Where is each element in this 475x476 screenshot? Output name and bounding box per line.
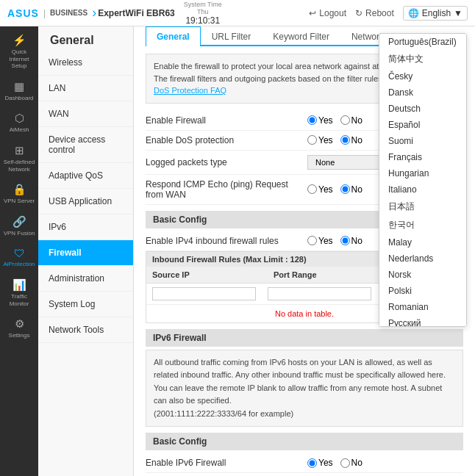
lang-option-nl[interactable]: Nederlands bbox=[379, 250, 466, 267]
icon-sidebar-quick-internet[interactable]: ⚡Quick Internet Setup bbox=[0, 29, 38, 74]
ipv6-firewall-header: IPv6 Firewall bbox=[146, 329, 463, 347]
dos-yes[interactable]: Yes bbox=[307, 135, 333, 145]
logo-business: BUSINESS bbox=[50, 9, 88, 17]
icmp-label: Respond ICMP Echo (ping) Request from WA… bbox=[146, 179, 307, 200]
nav-item-lan[interactable]: LAN bbox=[38, 76, 133, 101]
enable-firewall-no[interactable]: No bbox=[340, 115, 362, 126]
icon-sidebar-settings[interactable]: ⚙Settings bbox=[0, 313, 38, 344]
lang-option-ja[interactable]: 日本語 bbox=[379, 198, 466, 216]
lang-label: English bbox=[422, 8, 451, 18]
lang-option-da[interactable]: Dansk bbox=[379, 84, 466, 101]
ipv4-no[interactable]: No bbox=[340, 236, 362, 246]
dos-faq-link[interactable]: DoS Protection FAQ bbox=[154, 86, 226, 95]
product-name: ExpertWiFi EBR63 bbox=[98, 8, 175, 18]
icon-sidebar-self-defined-network[interactable]: ⊞Self-defined Network bbox=[0, 140, 38, 177]
reboot-icon: ↻ bbox=[355, 8, 362, 18]
logo: ASUS | BUSINESS › bbox=[7, 5, 98, 21]
enable-dos-label: Enable DoS protection bbox=[146, 135, 307, 145]
chevron-down-icon: ▼ bbox=[454, 8, 463, 18]
nav-item-device-access-control[interactable]: Device access control bbox=[38, 127, 133, 163]
lang-option-ru[interactable]: Русский bbox=[379, 315, 466, 327]
icmp-yes[interactable]: Yes bbox=[307, 184, 333, 195]
lang-option-ko[interactable]: 한국어 bbox=[379, 216, 466, 234]
aimesh-label: AiMesh bbox=[10, 126, 29, 134]
famous-server-row: Famous Server List Please select bbox=[146, 473, 463, 476]
icon-sidebar-vpn-server[interactable]: 🔒VPN Server bbox=[0, 178, 38, 209]
logo-chevron-icon: › bbox=[92, 5, 96, 21]
tab-keyword-filter[interactable]: Keyword Filter bbox=[262, 26, 340, 46]
ipv6-enable-control: Yes No bbox=[307, 458, 362, 468]
lang-option-pt-br[interactable]: Português(Brazil) bbox=[379, 34, 466, 50]
source-ip-cell bbox=[152, 287, 268, 300]
self-defined-network-label: Self-defined Network bbox=[3, 159, 35, 173]
vpn-fusion-icon: 🔗 bbox=[12, 215, 26, 228]
logout-button[interactable]: ↩ Logout bbox=[309, 8, 346, 18]
source-ip-input[interactable] bbox=[152, 287, 256, 300]
icon-sidebar-aiprotection[interactable]: 🛡AiProtection bbox=[0, 242, 38, 273]
nav-item-administration[interactable]: Administration bbox=[38, 266, 133, 292]
nav-item-ipv6[interactable]: IPv6 bbox=[38, 214, 133, 240]
ipv6-info2: You can leave the remote IP blank to all… bbox=[154, 383, 442, 405]
nav-item-system-log[interactable]: System Log bbox=[38, 292, 133, 317]
icon-sidebar-vpn-fusion[interactable]: 🔗VPN Fusion bbox=[0, 211, 38, 242]
lang-option-cs[interactable]: Česky bbox=[379, 68, 466, 84]
traffic-monitor-icon: 📊 bbox=[12, 278, 26, 292]
icon-sidebar: ⚡Quick Internet Setup▦Dashboard⬡AiMesh⊞S… bbox=[0, 26, 38, 476]
lang-option-ms[interactable]: Malay bbox=[379, 234, 466, 250]
icmp-no[interactable]: No bbox=[340, 184, 362, 195]
reboot-button[interactable]: ↻ Reboot bbox=[355, 8, 394, 18]
globe-icon: 🌐 bbox=[408, 8, 419, 18]
icon-sidebar-aimesh[interactable]: ⬡AiMesh bbox=[0, 107, 38, 138]
nav-item-wireless[interactable]: Wireless bbox=[38, 50, 133, 76]
enable-firewall-label: Enable Firewall bbox=[146, 115, 307, 126]
enable-firewall-yes[interactable]: Yes bbox=[307, 115, 333, 126]
ipv6-basic-config-header: Basic Config bbox=[146, 433, 463, 450]
nav-item-usb-application[interactable]: USB Application bbox=[38, 189, 133, 214]
system-time-block: System Time Thu 19:10:31 bbox=[184, 1, 222, 26]
lang-option-ro[interactable]: Romanian bbox=[379, 299, 466, 315]
time-value: 19:10:31 bbox=[185, 15, 220, 26]
nav-sidebar-title: General bbox=[38, 26, 133, 50]
nav-sidebar: General WirelessLANWANDevice access cont… bbox=[38, 26, 134, 476]
ipv4-firewall-label: Enable IPv4 inbound firewall rules bbox=[146, 236, 307, 246]
lang-option-de[interactable]: Deutsch bbox=[379, 101, 466, 117]
vpn-fusion-label: VPN Fusion bbox=[4, 230, 35, 237]
dos-no[interactable]: No bbox=[340, 135, 362, 145]
port-range-header: Port Range bbox=[268, 267, 389, 283]
lang-option-fi[interactable]: Suomi bbox=[379, 133, 466, 149]
logged-packets-label: Logged packets type bbox=[146, 157, 307, 167]
lang-option-pl[interactable]: Polski bbox=[379, 283, 466, 299]
icon-sidebar-dashboard[interactable]: ▦Dashboard bbox=[0, 76, 38, 107]
language-button[interactable]: 🌐 English ▼ Português(Brazil)简体中文ČeskyDa… bbox=[403, 6, 468, 21]
lang-option-fr[interactable]: Français bbox=[379, 149, 466, 165]
port-range-input[interactable] bbox=[268, 287, 371, 300]
ipv6-yes[interactable]: Yes bbox=[307, 458, 333, 468]
header: ASUS | BUSINESS › ExpertWiFi EBR63 Syste… bbox=[0, 0, 475, 26]
ipv6-no[interactable]: No bbox=[340, 458, 362, 468]
vpn-server-label: VPN Server bbox=[4, 198, 35, 205]
settings-icon: ⚙ bbox=[15, 317, 24, 331]
dashboard-icon: ▦ bbox=[14, 80, 24, 93]
logout-label: Logout bbox=[319, 8, 346, 18]
tab-url-filter[interactable]: URL Filter bbox=[201, 26, 262, 46]
ipv6-enable-label: Enable IPv6 Firewall bbox=[146, 458, 307, 468]
port-range-cell bbox=[268, 287, 383, 300]
lang-option-it[interactable]: Italiano bbox=[379, 181, 466, 198]
source-ip-header: Source IP bbox=[146, 267, 268, 283]
lang-option-hu[interactable]: Hungarian bbox=[379, 165, 466, 181]
lang-option-no[interactable]: Norsk bbox=[379, 267, 466, 283]
tab-general[interactable]: General bbox=[146, 26, 201, 46]
enable-dos-control: Yes No bbox=[307, 135, 362, 145]
nav-item-adaptive-qos[interactable]: Adaptive QoS bbox=[38, 163, 133, 189]
icon-sidebar-traffic-monitor[interactable]: 📊Traffic Monitor bbox=[0, 274, 38, 311]
nav-item-wan[interactable]: WAN bbox=[38, 101, 133, 127]
ipv4-firewall-control: Yes No bbox=[307, 236, 362, 246]
lang-option-es[interactable]: Español bbox=[379, 117, 466, 133]
logo-separator: | bbox=[43, 8, 46, 18]
ipv4-yes[interactable]: Yes bbox=[307, 236, 333, 246]
nav-item-network-tools[interactable]: Network Tools bbox=[38, 317, 133, 343]
nav-item-firewall[interactable]: Firewall bbox=[38, 240, 133, 266]
time-day: Thu bbox=[197, 8, 209, 15]
lang-option-zh-cn[interactable]: 简体中文 bbox=[379, 50, 466, 68]
ipv6-info-box: All outbound traffic coming from IPv6 ho… bbox=[146, 350, 463, 428]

════════════════════

■ **What the exercise asks**
In the copy, include all records verbatim but no images.

■ **Solution to the exercise**
Where is each element in this 475x476 screenshot? Output name and bounding box per line.
lang-option-nl[interactable]: Nederlands bbox=[379, 250, 466, 267]
icon-sidebar-quick-internet[interactable]: ⚡Quick Internet Setup bbox=[0, 29, 38, 74]
ipv6-firewall-header: IPv6 Firewall bbox=[146, 329, 463, 347]
dos-yes[interactable]: Yes bbox=[307, 135, 333, 145]
logo-business: BUSINESS bbox=[50, 9, 88, 17]
icmp-label: Respond ICMP Echo (ping) Request from WA… bbox=[146, 179, 307, 200]
nav-item-lan[interactable]: LAN bbox=[38, 76, 133, 101]
enable-firewall-no[interactable]: No bbox=[340, 115, 362, 126]
icon-sidebar-settings[interactable]: ⚙Settings bbox=[0, 313, 38, 344]
lang-option-ja[interactable]: 日本語 bbox=[379, 198, 466, 216]
lang-label: English bbox=[422, 8, 451, 18]
lang-option-da[interactable]: Dansk bbox=[379, 84, 466, 101]
ipv4-no[interactable]: No bbox=[340, 236, 362, 246]
dos-faq-link[interactable]: DoS Protection FAQ bbox=[154, 86, 226, 95]
product-name: ExpertWiFi EBR63 bbox=[98, 8, 175, 18]
icon-sidebar-self-defined-network[interactable]: ⊞Self-defined Network bbox=[0, 140, 38, 177]
reboot-icon: ↻ bbox=[355, 8, 362, 18]
logo: ASUS | BUSINESS › bbox=[7, 5, 98, 21]
enable-dos-label: Enable DoS protection bbox=[146, 135, 307, 145]
chevron-down-icon: ▼ bbox=[454, 8, 463, 18]
nav-item-device-access-control[interactable]: Device access control bbox=[38, 127, 133, 163]
lang-option-ru[interactable]: Русский bbox=[379, 315, 466, 327]
icmp-yes[interactable]: Yes bbox=[307, 184, 333, 195]
lang-option-ko[interactable]: 한국어 bbox=[379, 216, 466, 234]
aimesh-label: AiMesh bbox=[10, 126, 29, 134]
famous-server-row: Famous Server List Please select bbox=[146, 473, 463, 476]
icon-sidebar-vpn-server[interactable]: 🔒VPN Server bbox=[0, 178, 38, 209]
logo-chevron-icon: › bbox=[92, 5, 96, 21]
tab-keyword-filter[interactable]: Keyword Filter bbox=[262, 26, 340, 46]
ipv6-enable-control: Yes No bbox=[307, 458, 362, 468]
lang-option-pt-br[interactable]: Português(Brazil) bbox=[379, 34, 466, 50]
source-ip-cell bbox=[152, 287, 268, 300]
self-defined-network-label: Self-defined Network bbox=[3, 159, 35, 173]
vpn-fusion-icon: 🔗 bbox=[12, 215, 26, 228]
logout-button[interactable]: ↩ Logout bbox=[309, 8, 346, 18]
source-ip-input[interactable] bbox=[152, 287, 256, 300]
icon-sidebar-aiprotection[interactable]: 🛡AiProtection bbox=[0, 242, 38, 273]
nav-item-administration[interactable]: Administration bbox=[38, 266, 133, 292]
nav-item-ipv6[interactable]: IPv6 bbox=[38, 214, 133, 240]
ipv6-info2: You can leave the remote IP blank to all… bbox=[154, 383, 442, 405]
nav-item-system-log[interactable]: System Log bbox=[38, 292, 133, 317]
icon-sidebar-vpn-fusion[interactable]: 🔗VPN Fusion bbox=[0, 211, 38, 242]
lang-option-cs[interactable]: Česky bbox=[379, 68, 466, 84]
traffic-monitor-icon: 📊 bbox=[12, 278, 26, 292]
icon-sidebar: ⚡Quick Internet Setup▦Dashboard⬡AiMesh⊞S… bbox=[0, 26, 38, 476]
lang-option-ms[interactable]: Malay bbox=[379, 234, 466, 250]
icmp-no[interactable]: No bbox=[340, 184, 362, 195]
reboot-button[interactable]: ↻ Reboot bbox=[355, 8, 394, 18]
globe-icon: 🌐 bbox=[408, 8, 419, 18]
icon-sidebar-aimesh[interactable]: ⬡AiMesh bbox=[0, 107, 38, 138]
nav-item-wireless[interactable]: Wireless bbox=[38, 50, 133, 76]
enable-firewall-label: Enable Firewall bbox=[146, 115, 307, 126]
enable-firewall-yes[interactable]: Yes bbox=[307, 115, 333, 126]
ipv6-basic-config-header: Basic Config bbox=[146, 433, 463, 450]
nav-item-usb-application[interactable]: USB Application bbox=[38, 189, 133, 214]
system-time-block: System Time Thu 19:10:31 bbox=[184, 1, 222, 26]
lang-option-ro[interactable]: Romanian bbox=[379, 299, 466, 315]
time-value: 19:10:31 bbox=[185, 15, 220, 26]
nav-sidebar-title: General bbox=[38, 26, 133, 50]
nav-sidebar: General WirelessLANWANDevice access cont… bbox=[38, 26, 134, 476]
ipv4-firewall-label: Enable IPv4 inbound firewall rules bbox=[146, 236, 307, 246]
lang-option-de[interactable]: Deutsch bbox=[379, 101, 466, 117]
vpn-fusion-label: VPN Fusion bbox=[4, 230, 35, 237]
dos-no[interactable]: No bbox=[340, 135, 362, 145]
port-range-header: Port Range bbox=[268, 267, 389, 283]
lang-option-fi[interactable]: Suomi bbox=[379, 133, 466, 149]
logged-packets-label: Logged packets type bbox=[146, 157, 307, 167]
lang-option-pl[interactable]: Polski bbox=[379, 283, 466, 299]
icon-sidebar-dashboard[interactable]: ▦Dashboard bbox=[0, 76, 38, 107]
language-button[interactable]: 🌐 English ▼ Português(Brazil)简体中文ČeskyDa… bbox=[403, 6, 468, 21]
lang-option-fr[interactable]: Français bbox=[379, 149, 466, 165]
port-range-input[interactable] bbox=[268, 287, 371, 300]
ipv6-yes[interactable]: Yes bbox=[307, 458, 333, 468]
header: ASUS | BUSINESS › ExpertWiFi EBR63 Syste… bbox=[0, 0, 475, 26]
ipv6-no[interactable]: No bbox=[340, 458, 362, 468]
vpn-server-label: VPN Server bbox=[4, 198, 35, 205]
settings-icon: ⚙ bbox=[15, 317, 24, 331]
dashboard-icon: ▦ bbox=[14, 80, 24, 93]
logout-label: Logout bbox=[319, 8, 346, 18]
tab-url-filter[interactable]: URL Filter bbox=[201, 26, 262, 46]
ipv6-enable-label: Enable IPv6 Firewall bbox=[146, 458, 307, 468]
port-range-cell bbox=[268, 287, 383, 300]
lang-option-it[interactable]: Italiano bbox=[379, 181, 466, 198]
source-ip-header: Source IP bbox=[146, 267, 268, 283]
lang-option-hu[interactable]: Hungarian bbox=[379, 165, 466, 181]
lang-option-no[interactable]: Norsk bbox=[379, 267, 466, 283]
tab-general[interactable]: General bbox=[146, 26, 201, 46]
enable-dos-control: Yes No bbox=[307, 135, 362, 145]
nav-item-adaptive-qos[interactable]: Adaptive QoS bbox=[38, 163, 133, 189]
icon-sidebar-traffic-monitor[interactable]: 📊Traffic Monitor bbox=[0, 274, 38, 311]
nav-item-wan[interactable]: WAN bbox=[38, 101, 133, 127]
ipv4-firewall-control: Yes No bbox=[307, 236, 362, 246]
lang-option-es[interactable]: Español bbox=[379, 117, 466, 133]
logo-separator: | bbox=[43, 8, 46, 18]
ipv4-yes[interactable]: Yes bbox=[307, 236, 333, 246]
nav-item-network-tools[interactable]: Network Tools bbox=[38, 317, 133, 343]
nav-item-firewall[interactable]: Firewall bbox=[38, 240, 133, 266]
time-day: Thu bbox=[197, 8, 209, 15]
lang-option-zh-cn[interactable]: 简体中文 bbox=[379, 50, 466, 68]
ipv6-info-box: All outbound traffic coming from IPv6 ho… bbox=[146, 350, 463, 428]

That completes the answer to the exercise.